- Task prompt -
Retype, exactly as they appear below, the lines between the line holding "Hemmamatch mot Somaliska United ikväll 20.30!" and the line holding "serieledning!", both ends included.

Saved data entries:
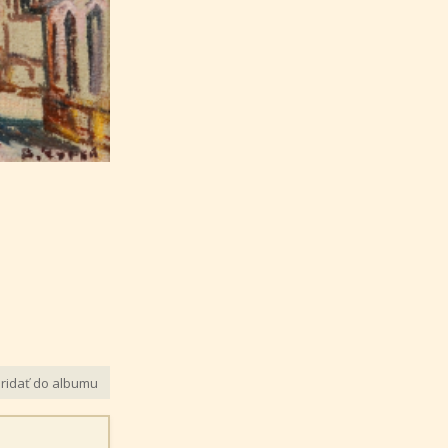
ridať do albumu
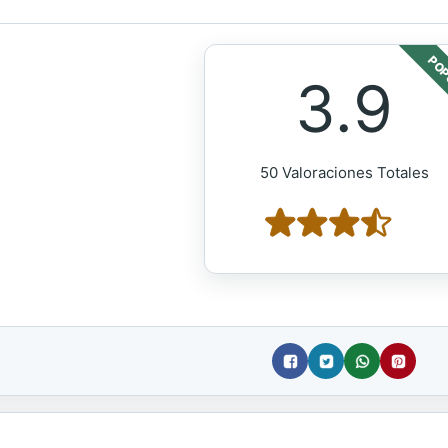
POP
3.9
50 Valoraciones Totales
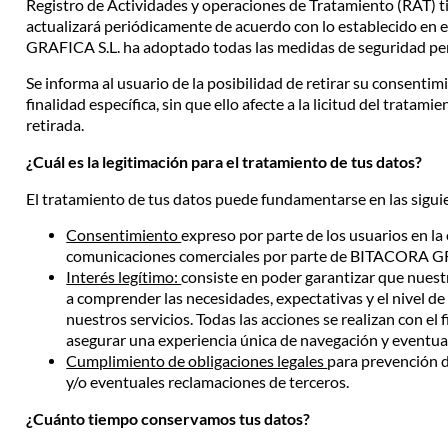
Registro de Actividades y operaciones de Tratamiento (RAT) 
actualizará periódicamente de acuerdo con lo establecido e
GRAFICA S.L. ha adoptado todas las medidas de seguridad per
Se informa al usuario de la posibilidad de retirar su consenti
finalidad específica, sin que ello afecte a la licitud del trata
retirada.
¿Cuál es la legitimación para el tratamiento de tus datos?
El tratamiento de tus datos puede fundamentarse en las siguie
Consentimiento
expreso por parte de los usuarios en la 
comunicaciones comerciales por parte de BITACORA GR
Interés legítimo:
consiste en poder garantizar que nues
a comprender las necesidades, expectativas y el nivel de 
nuestros servicios. Todas las acciones se realizan con el f
asegurar una experiencia única de navegación y eventua
Cumplimiento de obligaciones legales
para prevención d
y/o eventuales reclamaciones de terceros.
¿Cuánto tiempo conservamos tus datos?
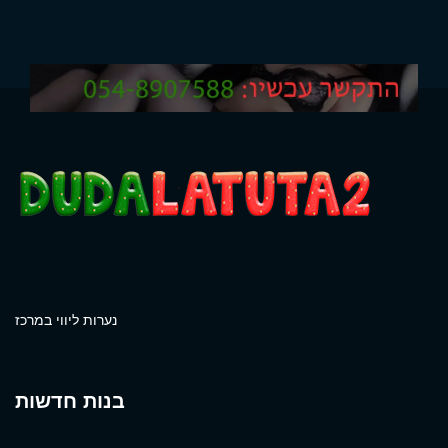
נערות ליווי במרכז
בנות חדשות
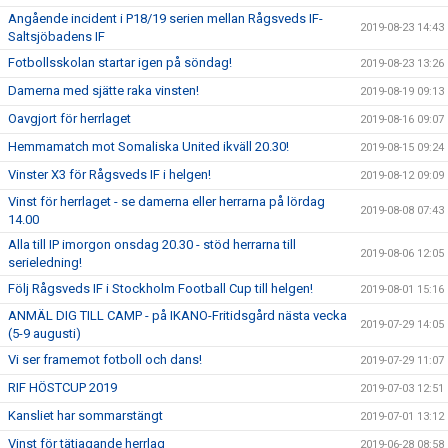
Angående incident i P18/19 serien mellan Rågsveds IF-
2019-08-23 14:43
Saltsjöbadens IF
Fotbollsskolan startar igen på söndag!
2019-08-23 13:26
Damerna med sjätte raka vinsten!
2019-08-19 09:13
Oavgjort för herrlaget
2019-08-16 09:07
Hemmamatch mot Somaliska United ikväll 20.30!
2019-08-15 09:24
Vinster X3 för Rågsveds IF i helgen!
2019-08-12 09:09
Vinst för herrlaget - se damerna eller herrarna på lördag
2019-08-08 07:43
14.00
Alla till IP imorgon onsdag 20.30 - stöd herrarna till
2019-08-06 12:05
serieledning!
Följ Rågsveds IF i Stockholm Football Cup till helgen!
2019-08-01 15:16
ANMÄL DIG TILL CAMP - på IKANO-Fritidsgård nästa vecka
2019-07-29 14:05
(5-9 augusti)
Vi ser framemot fotboll och dans!
2019-07-29 11:07
RIF HÖSTCUP 2019
2019-07-03 12:51
Kansliet har sommarstängt
2019-07-01 13:12
Vinst för tätjagande herrlag
2019-06-28 08:58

- Answer section -
Hemmamatch mot Somaliska United ikväll 20.30!
2019-08-15 09:24
Vinster X3 för Rågsveds IF i helgen!
2019-08-12 09:09
Vinst för herrlaget - se damerna eller herrarna på lördag
2019-08-08 07:43
14.00
Alla till IP imorgon onsdag 20.30 - stöd herrarna till
2019-08-06 12:05
serieledning!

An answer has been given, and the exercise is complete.